The input module 114 may consist of one or more modules, and may be located on one or more of the walls of the housing 102 and/or partially or completely within the housing 102. An embodiment is possible according to which the data input module 114 is combined with the identification module 106.

It is possible that the device 100 further comprises a data communication interface configured to be connected to a data communication network, wherein the control unit is configured to receive and send data to external devices via the data communication network.

An embodiment is possible according to which the data input module 114 includes a data communication interface, and the control unit is configured to receive a task to issue a container at least in part through the data communication interface from an external source.

For example, the data entry module 114 may include one or more of: a barcode reader configured to identify a barcode located on a user ID; a QR code reader configured to identify a QR code located on the user ID; an RFID reader configured to identify the RFID tag located on the user ID; a video sensor configured to read and recognize the user ID. The user identifier is essentially not specifically limited in any way and may be an identity document (passport, driver's license), a patient's hospital record, a doctor's appointment for the study, another identifier sufficient to identify the user and / or the type of analysis that the user needs to perform.

An embodiment is possible, according to which the data input module 114 includes an input device, the control unit is configured to receive a task to issue a container at least in part through the input device.

The input module 114 may be one or more of: a touch screen, a camera, a barcode scanner, a QR code scanner, an RFID reader, a biometric reader (fingerprint, retina, etc.), one or more buttons, a touchpad, a joystick, a gesture recognizer, a microphone, a smart card reader, a USB port, an NFC (near-field communication) sensor, including for enabling electronic payments.

As one skilled in the art will appreciate, the presence of multiple input devices in input module 114 can further increase the versatility of device 100, although input module 114 may include at least one of the input devices to ensure device 100 is operational.

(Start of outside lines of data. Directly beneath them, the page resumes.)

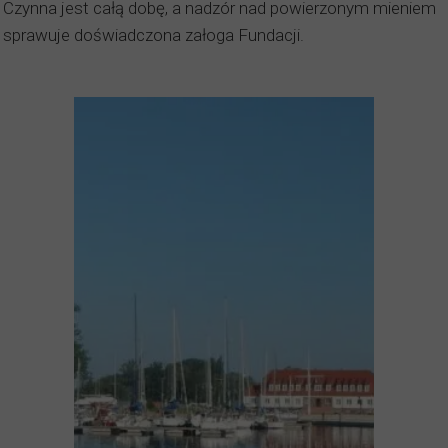
Czynna jest całą dobę, a nadzór nad powierzonym mieniem
sprawuje doświadczona załoga Fundacji.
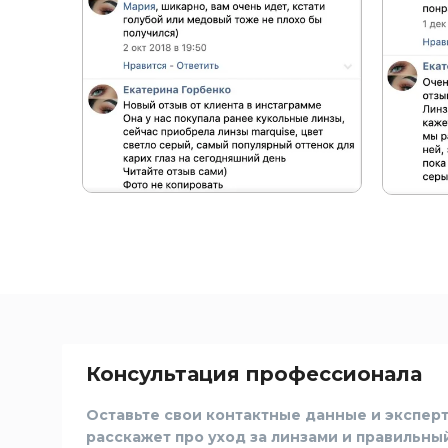
Консультация профессионала
Оставьте свои контактные данные и эксперт
расскажет про уход за линзами и правильны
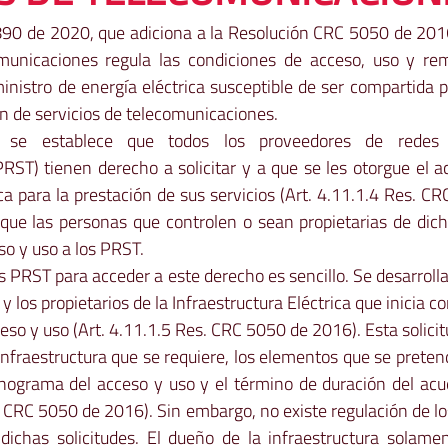
90 de 2020, que adiciona a la Resolución CRC 5050 de 2016
unicaciones regula las condiciones de acceso, uso y rem
inistro de energía eléctrica susceptible de ser compartida p
ón de servicios de telecomunicaciones.  
 se establece que todos los proveedores de redes o
RST) tienen derecho a solicitar y a que se les otorgue el ac
ica para la prestación de sus servicios (Art. 4.11.1.4 Res. C
que las personas que controlen o sean propietarias de dicha
so y uso a los PRST.  
s PRST para acceder a este derecho es sencillo. Se desarroll
y los propietarios de la Infraestructura Eléctrica que inicia co
ceso y uso (Art. 4.11.1.5 Res. CRC 5050 de 2016). Esta solici
 infraestructura que se requiere, los elementos que se pretend
ronograma del acceso y uso y el término de duración del acu
. CRC 5050 de 2016). Sin embargo, no existe regulación de lo
ichas solicitudes. El dueño de la infraestructura solame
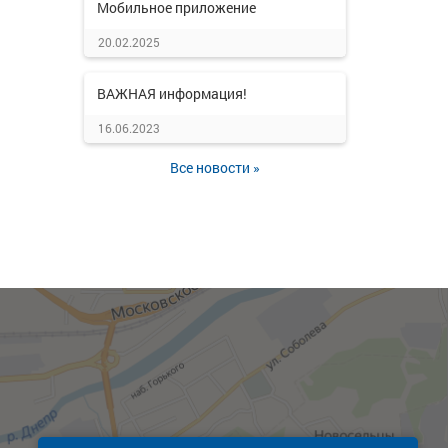
Мобильное приложение
20.02.2025
ВАЖНАЯ информация!
16.06.2023
Все новости »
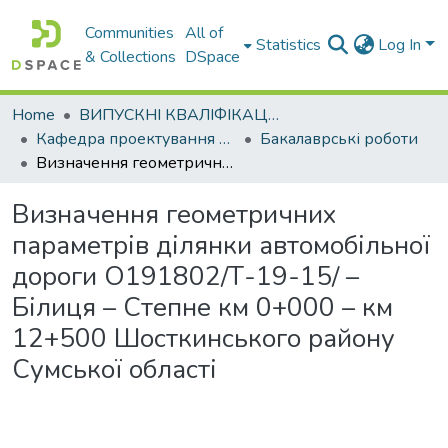
Communities
All of
Statistics
Log In
& Collections
DSpace
Home
ВИПУСКНІ КВАЛІФІКАЦІЙНІ РОБОТИ
Кафедра проектування доріг, геодезії і землеустрою
Бакалаврські роботи
Визначення геометричних параметрів ділянки автомобільної дороги О191802/Т-19-15/ – Білиця – Степне км 0+000 – км 12+500 Шосткинського району Сумської області
Визначення геометричних
параметрів ділянки автомобільної
дороги О191802/Т-19-15/ –
Білиця – Степне км 0+000 – км
12+500 Шосткинського району
Сумської області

Receipt of a task to issue a container can be initiated by an identifier (for example, a barcode, document, user biometric data, etc.), which can be read by the data entry module and allows you to get data from the LIS (laboratory information system), HIS ( hospital information system) and / or other databases and / or systems over a data network, or the data itself, which can be obtained in whole or at least in part from the user, and / or over a data network from an external device and / or through one or more input devices of the data input module 114. In this case, the task itself can be generated by the user directly on the device 100 or on an external source accessible to the device 100 via a data network. For the case when the task for issuing a container is generated on an external source, for example, on a server accessible to one or more devices 100, it is enough for the user to validate the task for issuing a container on the device 100 through the data input module 114. For example, when assigning an analysis by the attending physician, or ordering the analysis by the user through the site, and generating a task on an external source, the device 100 can be configured to receive a task from an external source over a data network in response to receiving the identifier of the corresponding task from the user through the data input module 114, followed by the issuance of an empty container from empty container bay 112 at dispenser 116. According to another possible embodiment, the user may generate a container dispense job directly on device 100 via input module 114, for example by selecting one or more empty containers, accessing upnyh in the compartment 112 storage of empty containers.

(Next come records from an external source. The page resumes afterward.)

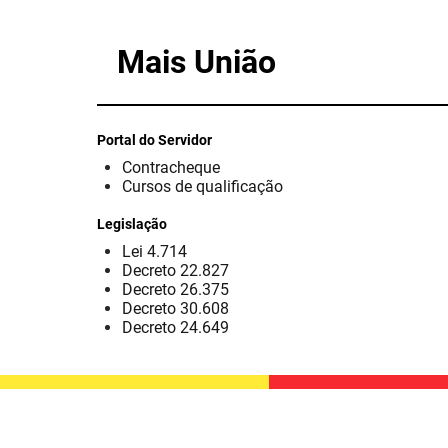
Mais União
Portal do Servidor
Contracheque
Cursos de qualificação
Legislação
Lei 4.714
Decreto 22.827
Decreto 26.375
Decreto 30.608
Decreto 24.649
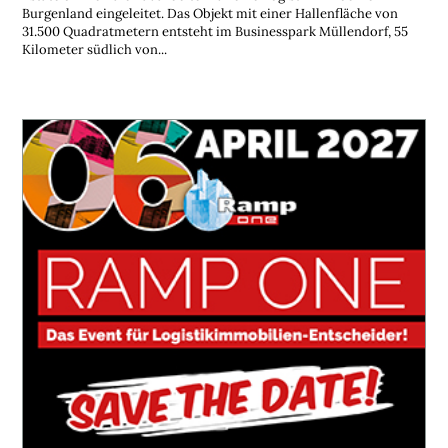
Burgenland eingeleitet. Das Objekt mit einer Hallenfläche von
31.500 Quadratmetern entsteht im Businesspark Müllendorf, 55
Kilometer südlich von...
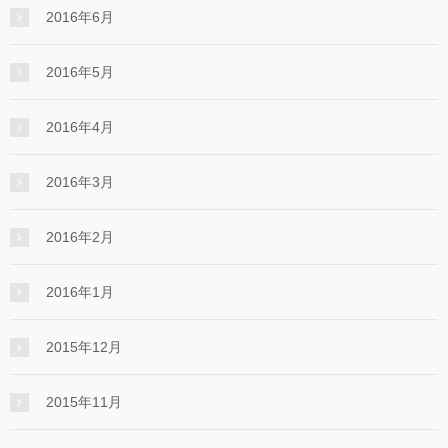
2016年6月
2016年5月
2016年4月
2016年3月
2016年2月
2016年1月
2015年12月
2015年11月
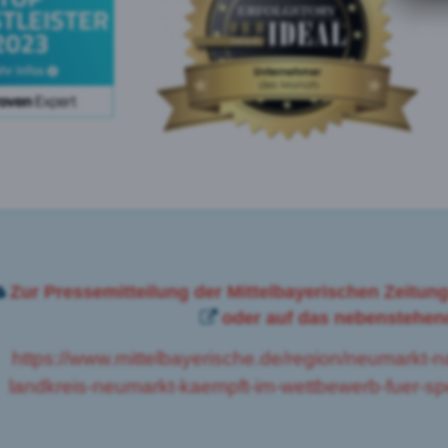
Zur Pressemitteilung der Mittelbayerischen Zeitung
oder auf das nebenstehend
https://www.mittelbayerische.de/region/neumarkt-
landkreis-neumarkt-kaempft-im-wettbewerb-fuer-s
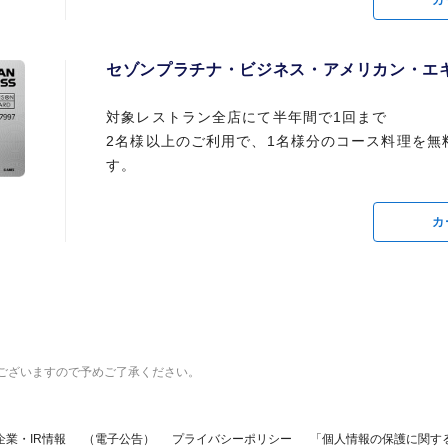
カ
セゾンプラチナ・ビジネス・アメリカン・エキ
対象レストラン全店にて半年間で1回まで
2名様以上のご利用で、1名様分のコース料理を無
す。
カ
ございますので予めご了承ください。
企業・IR情報
（電子公告）
プライバシーポリシー
「個人情報の保護に関す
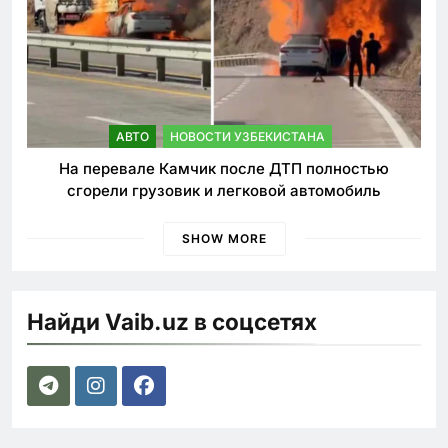
АВТО
НОВОСТИ УЗБЕКИСТАНА
На перевале Камчик после ДТП полностью
сгорели грузовик и легковой автомобиль
SHOW MORE
Найди Vaib.uz в соцсетях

An embodiment is possible in which the device 100 further comprises an information output module 122, wherein the control unit is configured to display data to the user via the information output module 122.

According to a non-limiting embodiment, one or more information output modules 122 may be installed in one or more walls of the housing 102.

The list of possible information output modules 122 is not specifically limited in any way and may include one or more of: screen, indicator light, printer, speaker.

An embodiment is possible in which the information output module 122 is a printer capable of printing and issuing a ticket. It is possible that the output module 122 is a printer capable of printing and dispensing a self-adhesive label for the container.

In particular, in the illustrative embodiment of FIG. 1-2 shows an information output module 122 in the form of a label printer.

An embodiment is possible, which additionally contains several information output modules 122, while the control unit is configured to display data to the user through several information output modules. As will be appreciated by one skilled in the art, output module 122 may also be implemented as one or more screens and/or indicator lights and/or speakers.

Said one or more information output modules 122 may be used specifically for one or more of the following: outputting job progress, job details, job results, indicating faults, providing instructions for operating the device, providing device status. in general or its individual nodes, settings, parameters, etc.

The proposed technical solution works as follows.

The device 100 is pre-installed in a place accessible to potential users, connected to the power supply and/or charging an autonomous power source, such as a battery (if available). If necessary, and if there is a data transfer interface, it is possible to connect to the data transfer network via wired and/or wireless communication channels, depending on the data transfer interface used. It is worth noting that the device 100, in some embodiments, may be at least partially self-contained and not connected to a data network and/or power supply.

The refrigerated container storage compartment 110 is cooled to a predetermined temperature, for example, in the range from +2°C to +8°C, and the predetermined temperature is maintained during further operation of the device.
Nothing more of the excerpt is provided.